DESCRIPTION OF THE TASK
The required result is the exact run of lines beginning at the one containing "les gousses resteront" and ending at the last line of the entries.

Dataset entries
▼▼▼
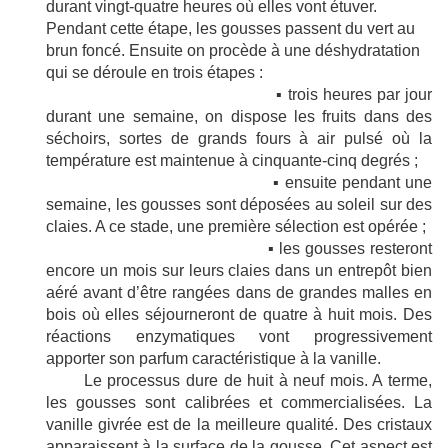
durant vingt-quatre heures où elles vont étuver.
Pendant cette étape, les gousses passent du vert au
brun foncé. Ensuite on procède à une déshydratation
qui se déroule en trois étapes :
▪
trois heures par jour
durant une semaine, on dispose les fruits dans des
séchoirs, sortes de grands fours à air pulsé où la
température est maintenue à cinquante-cinq degrés ;
▪
ensuite pendant une
semaine, les gousses sont déposées au soleil sur des
claies. A ce stade, une première sélection est opérée ;
▪
les gousses resteront
encore un mois sur leurs claies dans un entrepôt bien
aéré avant d’être rangées dans de grandes malles en
bois où elles séjourneront de quatre à huit mois. Des
réactions enzymatiques vont progressivement
apporter son parfum caractéristique à la vanille.
Le processus dure de huit à neuf mois. A terme,
les gousses sont calibrées et commercialisées. La
vanille givrée est de la meilleure qualité. Des cristaux
apparaissent à la surface de la gousse. Cet aspect est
▲▲▲
ANSWER FOR THIS EXERCISE
les gousses resteront
encore un mois sur leurs claies dans un entrepôt bien
aéré avant d’être rangées dans de grandes malles en
bois où elles séjourneront de quatre à huit mois. Des
réactions enzymatiques vont progressivement
apporter son parfum caractéristique à la vanille.
Le processus dure de huit à neuf mois. A terme,
les gousses sont calibrées et commercialisées. La
vanille givrée est de la meilleure qualité. Des cristaux
apparaissent à la surface de la gousse. Cet aspect est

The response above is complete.